(What you will do): Take the data below and filter it for lines containing the word "agent"; show each line found.

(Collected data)
Content starts

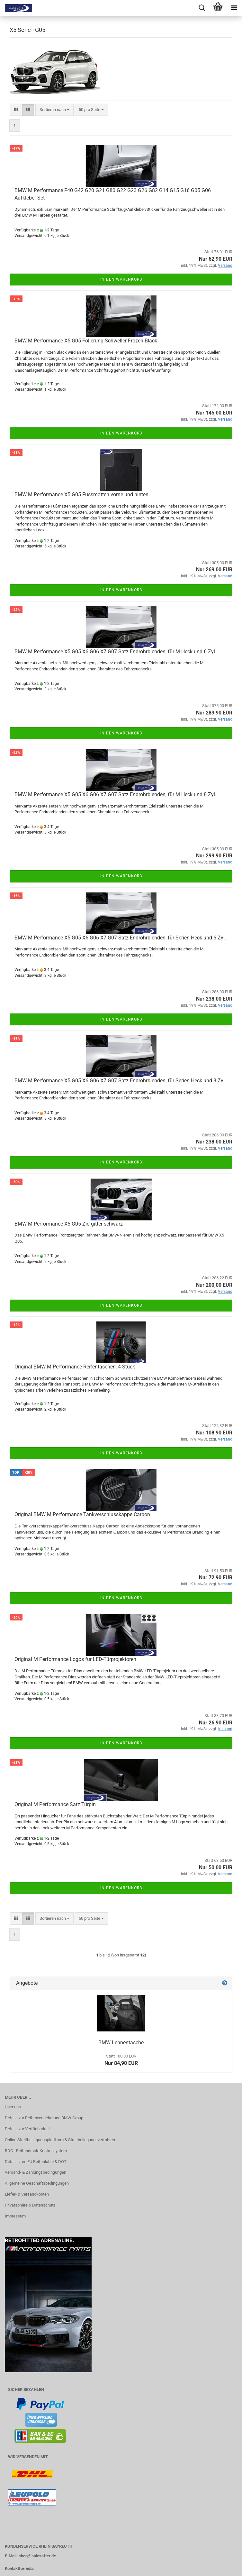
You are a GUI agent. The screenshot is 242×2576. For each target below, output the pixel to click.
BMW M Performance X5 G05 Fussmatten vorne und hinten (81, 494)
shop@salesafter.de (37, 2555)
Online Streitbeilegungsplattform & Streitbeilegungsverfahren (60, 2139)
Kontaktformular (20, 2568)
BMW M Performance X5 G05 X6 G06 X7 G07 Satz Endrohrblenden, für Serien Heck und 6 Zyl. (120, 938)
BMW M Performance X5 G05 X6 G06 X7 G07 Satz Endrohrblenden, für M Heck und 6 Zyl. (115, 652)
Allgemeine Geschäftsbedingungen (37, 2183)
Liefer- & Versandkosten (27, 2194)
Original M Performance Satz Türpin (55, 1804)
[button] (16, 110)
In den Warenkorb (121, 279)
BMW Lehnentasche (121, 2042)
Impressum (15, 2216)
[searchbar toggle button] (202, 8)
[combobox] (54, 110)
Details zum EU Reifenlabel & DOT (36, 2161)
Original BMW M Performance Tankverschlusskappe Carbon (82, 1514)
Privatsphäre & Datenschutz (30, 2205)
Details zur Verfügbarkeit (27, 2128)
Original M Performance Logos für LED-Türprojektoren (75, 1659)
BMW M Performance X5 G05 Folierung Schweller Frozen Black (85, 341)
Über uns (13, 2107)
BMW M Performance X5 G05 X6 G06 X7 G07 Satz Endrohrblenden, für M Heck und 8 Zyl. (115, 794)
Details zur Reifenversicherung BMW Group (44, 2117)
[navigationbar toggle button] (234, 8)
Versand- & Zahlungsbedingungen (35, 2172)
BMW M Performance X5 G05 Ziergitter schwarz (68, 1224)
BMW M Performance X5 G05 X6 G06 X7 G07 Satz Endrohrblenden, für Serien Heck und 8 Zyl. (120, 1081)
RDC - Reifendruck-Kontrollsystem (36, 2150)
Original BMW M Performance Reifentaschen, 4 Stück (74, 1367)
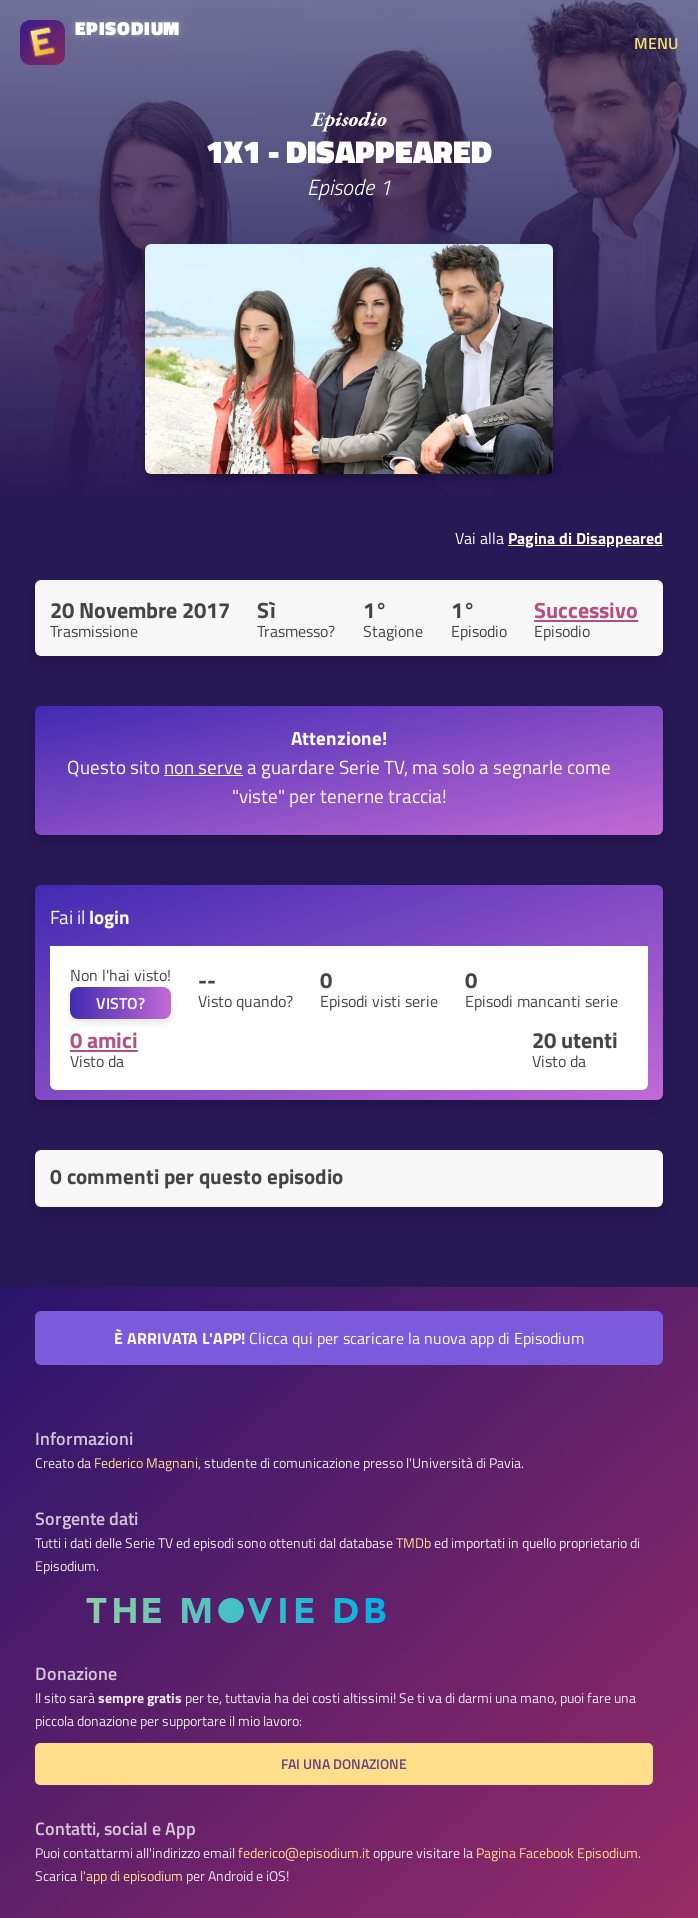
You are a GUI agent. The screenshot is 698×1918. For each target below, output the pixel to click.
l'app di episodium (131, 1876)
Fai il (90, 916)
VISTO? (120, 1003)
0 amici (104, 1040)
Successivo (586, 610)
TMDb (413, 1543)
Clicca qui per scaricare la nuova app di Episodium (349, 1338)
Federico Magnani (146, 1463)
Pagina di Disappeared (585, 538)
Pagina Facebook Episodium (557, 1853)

Content ends

(Solved problem):
You are a GUI agent. The screenshot is 242×2576. For each target below, output the pixel to click.
You are a GUI agent. The screenshot is 698×1918. For each target below, output the pixel to click.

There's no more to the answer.